= EXTRACTED MATERIAL =
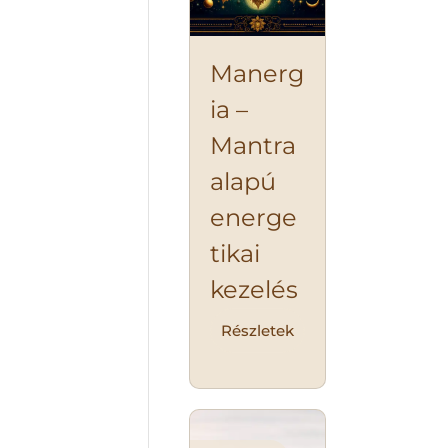
Manerg
ia –
Mantra
alapú
energe
tikai
kezelés
Részletek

= WORK ITEM =
With the pictures removed, return the listing above in its exact original wording.

= EXPECTED ANSWER =
Manerg
ia –
Mantra
alapú
energe
tikai
kezelés
Részletek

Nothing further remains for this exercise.